Your task: Below are entries; count each line that holds the word "Rimini" and report the number without any other words.

Stored data START

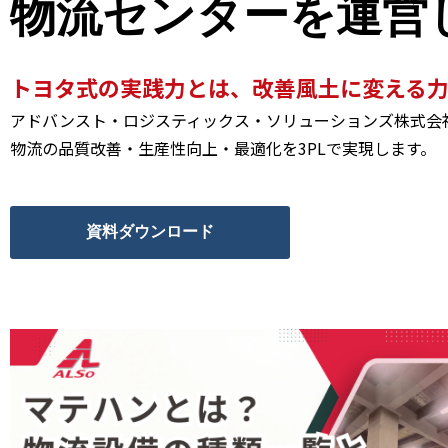
物流センターを運営
トヨタ式の実践力とは、改善風土に変える
アドバンスト・ロジスティックス・ソリューションズ株式会社
物流の品質改善・生産性向上・最適化を3PLで実現します。
資料ダウンロード
ま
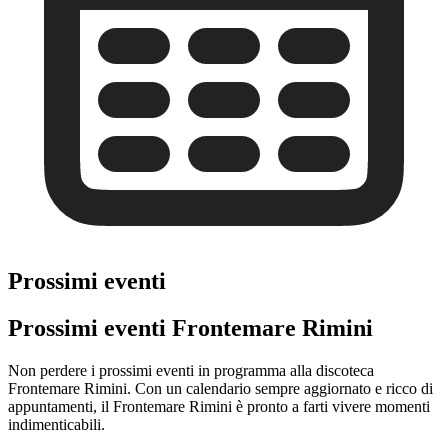
Prossimi eventi
Prossimi eventi Frontemare Rimini
Non perdere i prossimi eventi in programma alla discoteca
Frontemare Rimini. Con un calendario sempre aggiornato e ricco di
appuntamenti, il Frontemare Rimini è pronto a farti vivere momenti
indimenticabili.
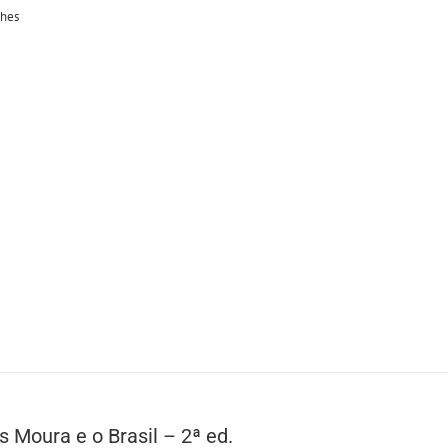
lhes
s Moura e o Brasil – 2ª ed.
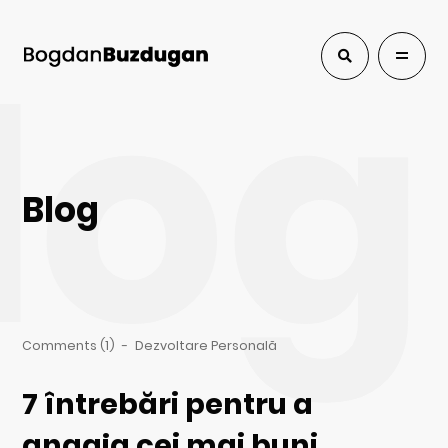
log
Blog
Comments (1)
-
Dezvoltare Personală
7 întrebări pentru a
angaja cei mai buni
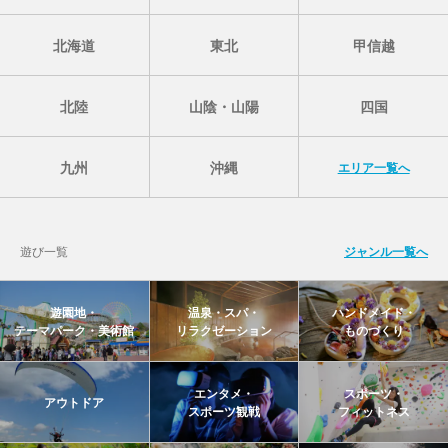
北海道
東北
甲信越
北陸
山陰・山陽
四国
九州
沖縄
エリア一覧へ
遊び一覧
ジャンル一覧へ
遊園地・
温泉・スパ・
ハンドメイド・
テーマパーク・美術館
リラクゼーション
ものづくり
エンタメ・
スポーツ・
アウトドア
スポーツ観戦
フィットネス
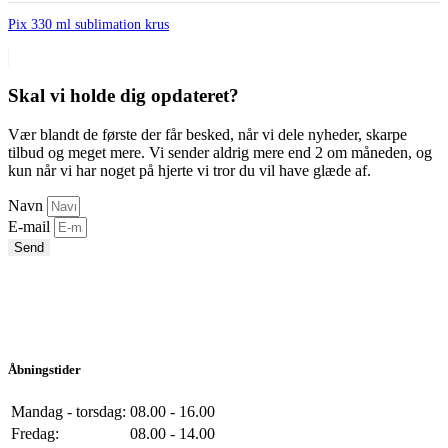
Pix 330 ml sublimation krus
Skal vi holde dig opdateret?
Vær blandt de første der får besked, når vi dele nyheder, skarpe
tilbud og meget mere. Vi sender aldrig mere end 2 om måneden, og
kun når vi har noget på hjerte vi tror du vil have glæde af.
Navn
E-mail
Send
Åbningstider
Mandag - torsdag:
08.00 - 16.00
Fredag:
08.00 - 14.00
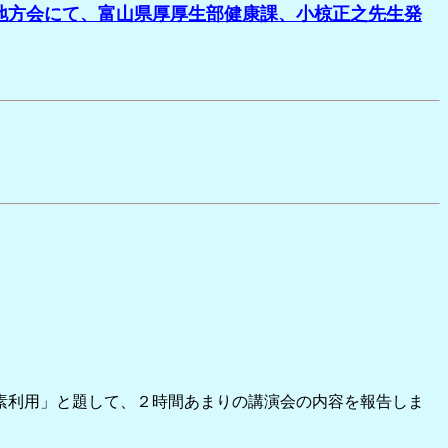
陸地方会にて、富山県厚厚生部健康課、小椋正之先生発
ッ素利用」と題して、２時間あまりの講演会の内容を報告しま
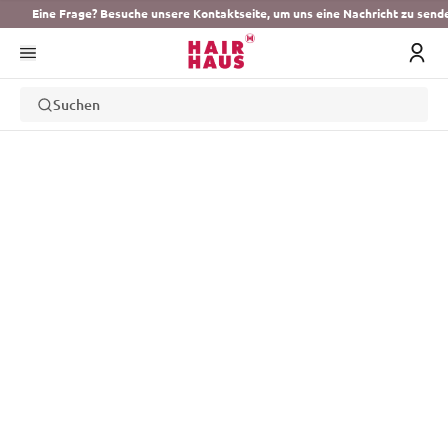
Eine Frage? Besuche unsere Kontaktseite, um uns eine Nachricht zu send
Suchen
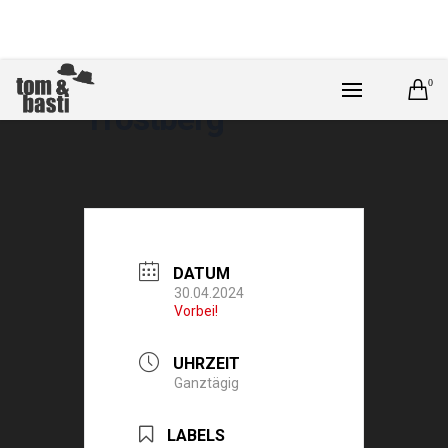
0
Trostberg
DATUM
30.04.2024
Vorbei!
UHRZEIT
Ganztägig
LABELS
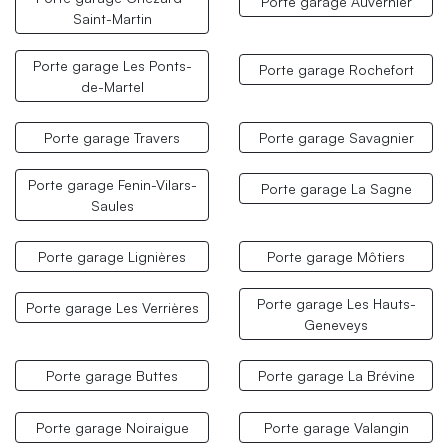
Porte garage Auvernier
Saint-Martin
Porte garage Les Ponts-
Porte garage Rochefort
de-Martel
Porte garage Travers
Porte garage Savagnier
Porte garage Fenin-Vilars-
Porte garage La Sagne
Saules
Porte garage Lignières
Porte garage Môtiers
Porte garage Les Hauts-
Porte garage Les Verrières
Geneveys
Porte garage Buttes
Porte garage La Brévine
Porte garage Noiraigue
Porte garage Valangin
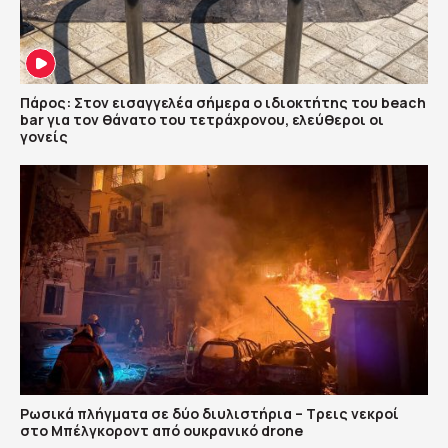
Πάρος: Στον εισαγγελέα σήμερα ο ιδιοκτήτης του beach
bar για τον θάνατο του τετράχρονου, ελεύθεροι οι
γονείς
Ρωσικά πλήγματα σε δύο διυλιστήρια – Τρεις νεκροί
στο Μπέλγκοροντ από ουκρανικό drone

Stored data END

Solution for this task: 3